During the first quarter we repurchased approximately 250,000 shares of our common stock on the open market at an average cost of approximately $8.75 per share. For the year 2005, we repurchased a total of 2.5 million shares of our stock at an average cost of $7.20 per share. Our remaining authorization of shares that may be repurchased totals 1.8 million shares. We also issued 325,000 shares related to the two acquisitions we completed in January of 2006. Our capital expenditures during the first quarter were $1.0 million, which includes $73,000 in capitalized software development. CapEx for the first quarter of last year was $1.1 million, but included $482,000 of capitalized software development costs. Although we continue to spend significant amounts on product development, we expect that capitalized software development will remain at very low levels for the foreseeable future and that virtually all of our development costs in 2006 will be expensed.

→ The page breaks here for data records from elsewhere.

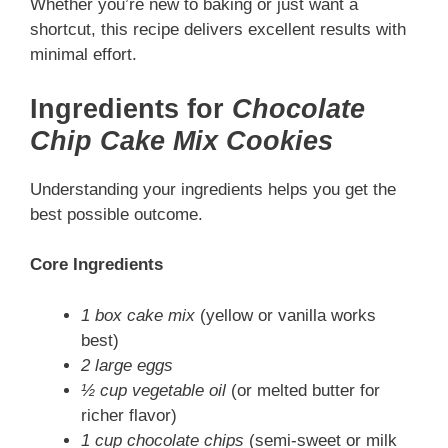
Whether you’re new to baking or just want a
shortcut, this recipe delivers excellent results with
minimal effort.
Ingredients for
Chocolate
Chip Cake Mix Cookies
Understanding your ingredients helps you get the
best possible outcome.
Core Ingredients
1 box cake mix
(yellow or vanilla works
best)
2 large eggs
½ cup vegetable oil
(or melted butter for
richer flavor)
1 cup chocolate chips
(semi-sweet or milk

Amortization of post-acquisition software development costs was $1.5 million in the first quarter. Day sales outstanding and accounts receivable at March 31, '06, were 77 days, compared to 101 days at December 31, 2005, and 83 days at March 31, 2005. December is one of the peaks of our annual maintenance billing cycles, and large amount of the related cash payments are received in the first quarter of each year. Our stockholders equity at March 31, 2006, was $116.6 million. We continue to have no debt outstanding and $30 million of available credit under our revolving credit facility. The first quarter results include the results of our two acquisitions, MazikUSA and TACS, Inc., from the date the acquisitions were completed near the end of January, 2006. We have accounted for these acquisitions in the first quarter, based on a preliminary allocation of the purchase prices, which is subject to revision as allocation is finalized.

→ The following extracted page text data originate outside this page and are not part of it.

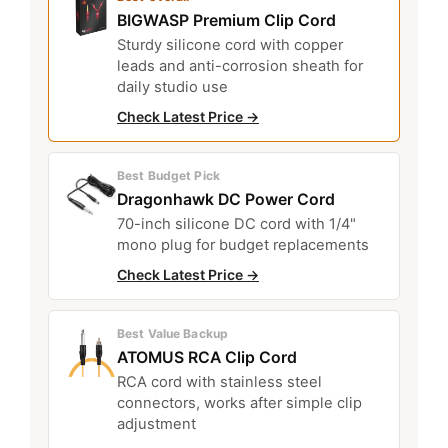
BIGWASP Premium Clip Cord
Sturdy silicone cord with copper
leads and anti-corrosion sheath for
daily studio use
Check Latest Price →
Best Budget Pick
Dragonhawk DC Power Cord
70-inch silicone DC cord with 1/4"
mono plug for budget replacements
Check Latest Price →
Best Value Backup
ATOMUS RCA Clip Cord
RCA cord with stainless steel
connectors, works after simple clip
adjustment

Now I'd like to turn the call back over to John for his comments.
- President & CEO
Thank you, Brian. The first quarter of this year shows improv -- improvement across all product lines and throughout our business model. Our financial systems division experienced a typical cyclically less-than-robust first quarter, but still added 30 new name accounts in 19 different states, with an increase of 12% in revenues over the previous year; clearly maintaining a leadership position in this space. And as you saw yesterday, we announced a significant win with the United States virgin Islands, where all the leading vendors competed. We believe the demo levels, RFP activity, as well as feedback from the market regarding our competitive position, supports that our objectives for this division are reasonable. Our courts and justice division signed the largest single license agreement in Tyler history during the first quarter with the Texas Conference of Urban Counties. This contract is for $12.4 million in licenses for its member counties and is likely to generate a total of $35 to $40 million over the next three or four years. However, as is the case with much of our new business, especially business based on our newer products, the revenue recognition will be slow. Consequently, we do not expect these awards to have any meaningful impact on the current years earnings. Beyond the TUC, the the broader court market has improved, and we remain convinced that we have the solution to become the leader in this space space.

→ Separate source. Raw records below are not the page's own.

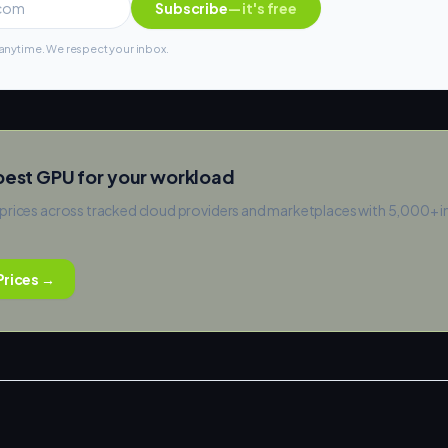
Subscribe
— it's free
nytime. We respect your inbox.
pest GPU for your workload
prices across tracked cloud providers and marketplaces with 5,000+ 
rices →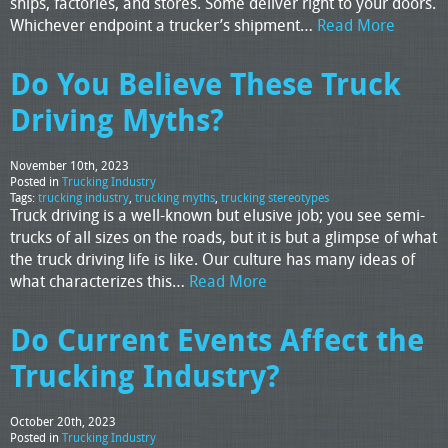
ships, factories, and stores. Some deliver right to your doors.
Whichever endpoint a trucker’s shipment…
Read More
Do You Believe These Truck
Driving Myths?
November 10th, 2023
Posted in
Trucking Industry
Tags:
trucking industry
,
trucking myths
,
trucking stereotypes
Truck driving is a well-known but elusive job; you see semi-
trucks of all sizes on the roads, but it is but a glimpse of what
the truck driving life is like. Our culture has many ideas of
what characterizes this…
Read More
Do Current Events Affect the
Trucking Industry?
October 20th, 2023
Posted in
Trucking Industry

Our tax and appraisal software applications had a productive quarter, as well. We announced a seven-county contract with Utah, as well as the Jefferson County, Missouri one. The tax and appraisal space has been very fragmented, and with challenges that many of our competitors have faced, I believe we are well-positioned to make gains here. Generally, we see a normal financial market allowing us to continue to build on the success we've experience experienced in this area during the past several years. And we see an improving market for courts and justice, and tax and appraisal software, with our divisions in this space beginning to provide a better balance in the business that we believe will lead to more consistency and, ultimately, better results.
As you know, during the first quarter, we completed two acquisitions, broadening our offering to include student information system software and retirement and pension management systems. So far, we're encouraged by what we have seen, and believe that these systems have the potential to contribute in a meaningful way to Tyler's future performance. The initial reception from our staff assigned to building the sales and service channels, and from the market and customer base, has been very enthusiastic. However, as with new products that we built ourselves, it will take sometime before these products contribute in a positive way to our financial results. Currently, we have hired and experienced resources into these areas to accelerate this process and, while we are enthusiastic about the prospects, there will be some cost in the interim. As far as our financial performance, we have been disciplined in managing our cost. While growing our business, we have held or reduced overall SG&A cost. Our backlog is at all time high, with our software related backlog up $47 million over last year, or 43%, and our free cash flow was $9 million in the first quarter.
So what does all this mean? Generally we like the market and we like our position in the current market. Look for us to continue to be sign new business, with a much better balance geographically, as well as across our product lines. Led by recent wins like the TUC and the United States virgin Islands, we are having success moving up as well. We will continue to see historically high levels of backlog and generate strong free cash flow. However, with a higher percentage of new revenues coming from our newer products, it sometimes provides extended terms for different customer assurances that dictate slower revenue recognition, as well as making the necessary investments in our new divisions, it is important to caution that, while there is much to be encouraged by, these recent accomplishments will not contribute positively to revenues or GAAP earnings in the current year. In fact, those measures will be the more challenging of our objectives in the short run. I believe the volume of new business is the best measure of our performance in the marketplace, and that our free cash flow over the course of an entire year is a better indicator of our current performance of the Company.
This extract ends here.